His transformation in Year 3 began with switching up how he did some things in the offseason. It started once he saw “227” on the scale, up 12 pounds from the weight he’s listed with on the roster.
Using the nutritional resources provided to him at the Vikings’ new performance center in Eagan, Minnesota, Treadwell changed his diet. He was only eating twice a day: once in the morning and again at lunch. When he left the facility around 2:30 p.m. daily during spring workouts, he wouldn’t eat again until the next morning at 6 a.m.
He credits his girlfriend for introducing “superfoods” into his life, helping him alter his eating habits (which includes going without bacon on his order at his beloved Portillo’s back in Chicago) as a sizeable part of a transition that is already paying dividends in training camp.
Treadwell is not an addendum in John DeFilippo’s scheme, and is in the clear lead to earn the No. 3 job. The offensive coordinator has utilized Treadwell as a red-zone threat in camp, praising him for coming off the ball with more violence and exhibiting the type of control that turns his body into a weapon against defenders. DeFilippo tracked Treadwell’s progress closely during the season, checking in daily with encouraging text messages.
“I’m really proud of that guy. He’s worked his butt off to really improve,” DeFilippo said. “You see a young man having some success and not letting that success go to his head. We are going to continually challenge him every single day to stay mentally focused. He can do that. There is no doubt in my mind he can do that.”
The cornerbacks Treadwell lines up across in practice noted how much tougher he is to cover compared to a year ago.
“The patience part,” Xavier Rhodes said. “Last year he was rushing to get out of his break. Now it’s trying to set up the DB to think one thing and he does a totally different thing.”
“I set my own expectations, and I just want to prove that I can play at a high level and show it. Show what they drafted me for. That’s probably been my biggest motivation.”
The buzzword around Treadwell is “discipline.”
It’s manifested itself in the way he plays on the field, highlighted by more explosiveness coming out of his routes, better route-running, an understanding of his route depth and the reason he’s held down his position with the first-team offense.

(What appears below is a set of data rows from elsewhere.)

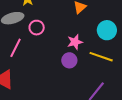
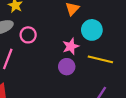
cyan circle: (107, 30) -> (92, 30), moved

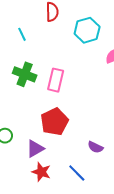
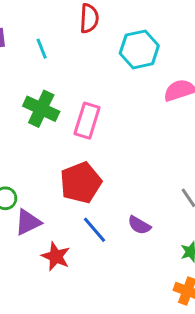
purple triangle: (35, 149) -> (28, 222), moved
blue line: (77, 173) -> (95, 230), moved

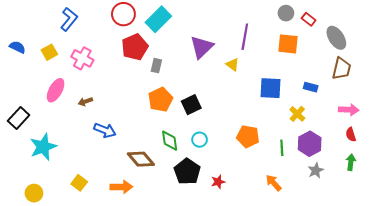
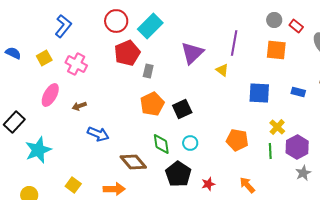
yellow cross: (297, 114) -> (277, 127), moved
orange arrow: (274, 183) -> (247, 185), moved

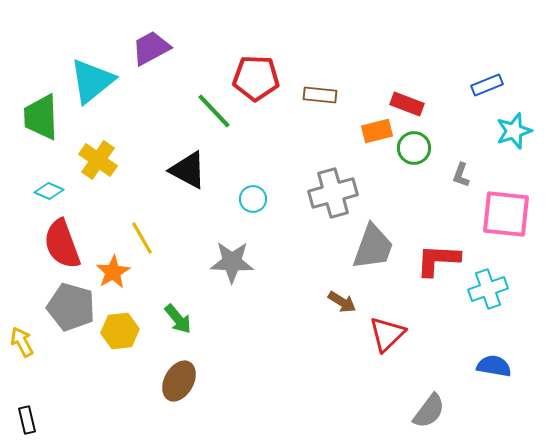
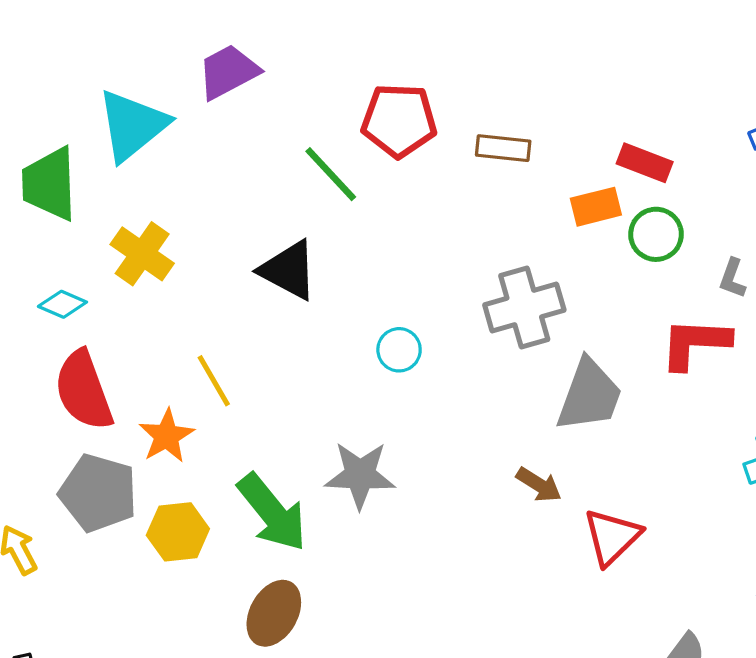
cyan circle: (253, 199) -> (399, 350), moved
red L-shape: (438, 260) -> (695, 343), moved
gray star: (232, 262) -> (360, 475), moved
green arrow: (178, 319) -> (272, 512), size x1.6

“He knows he’s a good player,” Thielen said. “He’s always known that, but he didn’t always walk around with that when he was a young player. It’s so fun for me to see a guy like that grow from year to year. He’s just having fun. Before, I don’t know if he was necessarily having fun. He was getting frustrated.”
A month out from the season and his own story taking center stage in training camp, Treadwell isn’t sure what more he has to prove to himself.
An answer like that might come as a surprise for a once highly touted receiver who has yet to score a touchdown two years into his career. But from Treadwell’s perspective, he’s already battled the biggest hurdle: himself.
It’s taken three years to quell self-sabotaging behaviors and get out of his own way. Now it’s up to him to stay there.
“I set my own expectations, and I just want to prove that I can play at a high level and show it,” Treadwell said. “Show what they drafted me for. That’s probably been my biggest motivation. Just show that I am who I was before and I can be that player every week, every day, every play.”